Two days should not be a problem.  Cook them Monday and enjoy.  Also, you can freeze any leftovers after cooking.


----------



## Michelemarie

Thanks Andy! I guess I should mention that the shrimp are precooked.  The shrimp themselves are defrosted but there are still a few ice crystals in the bag.


----------



## Barb L.

We had shrimp cocktail for Thanksgiving - son ate the rest yesterday - still alive.


----------



## Bilby

Michele you can still cook them again like you would in a fried rice (but in that situation I wouldn't refreeze). If you don't want to cook them within the next couple of days, and I would allow 3 days after they have fully defrosted in working fridge, put a couple of icepacks around the in the fridge which will delaying the "off" period a little more.

Otherwise have a prawn omelette for brekky!! Yummy!


----------



## Michelemarie

Thanks for your advice. I am assuming since they are precooked they should be okay to add to a dish tonight - however, they are sitting in a bag right now with water in it, it doesn't look very appetizing.


----------



## Bilby

I would drain the water out of the bag irrespective of when you cook them. You don't want them tasting water-logged.

What are you planning on using them in?


----------



## Michelemarie

Good idea! I was making a dish with fresh spinach, mushrooms, lemon, wine and rice and throw the shrimp in there. I posted the recipe here a while back.
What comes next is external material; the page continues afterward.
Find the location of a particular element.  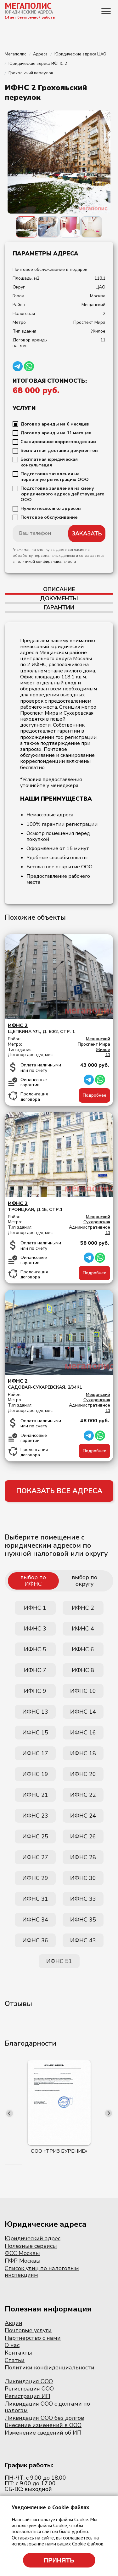 ИФНС 30 is located at coordinates (83, 1878).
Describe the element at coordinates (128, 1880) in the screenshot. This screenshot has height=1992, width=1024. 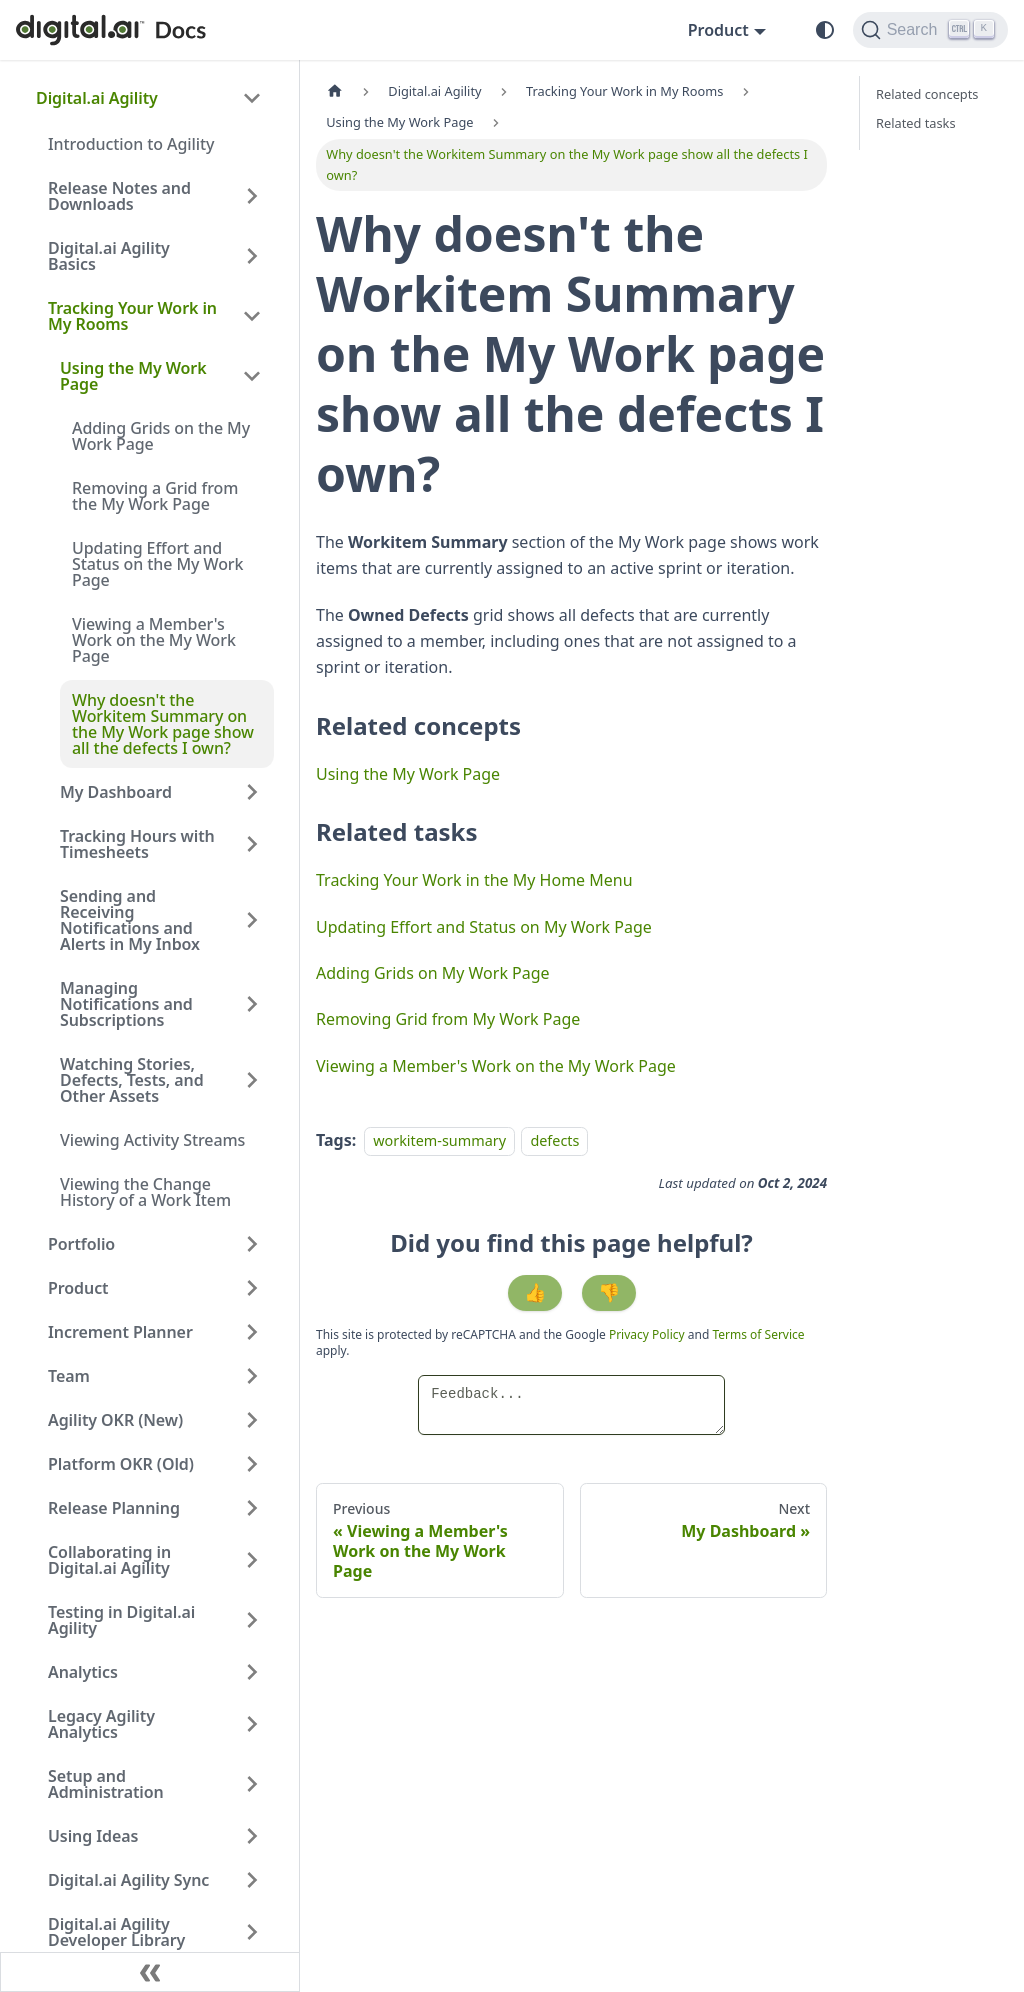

It is a quick dish and pretty good!


----------



## Bilby

sounds yummy!! Hope you enjoy it!


----------



## urmaniac13

Are your shrimps precooked?  Some of the frozen shrimps are precooked, some are not.  (if nothing is said, you can tell by the colour.  If precooked, it has a pinky/orangy colour, if fresh, greyish.)  If they are precooked, they should be okay also tomorrow.  But if they are frozen fresh, they are actually meant to be cooked still frozen.  Cook them ASAP!!  Then tomorrow you can add them to your dish, just to heat them up not to recook them.


----------



## Michelemarie

Urmaniac!!!! How great to see you hear! Thanks for the advice - the shrimp are precooked so I think they should  be fine, right? Out of freezer Saturday afternoon, cooked on Monday night?


----------



## Bilby

I never cook frozen green prawns while they are fully frozen. Little bit hard still is okay but you want em in and out of that pan as quick as you can. If they are frozen, they will also release more water into the pan and can stew.


----------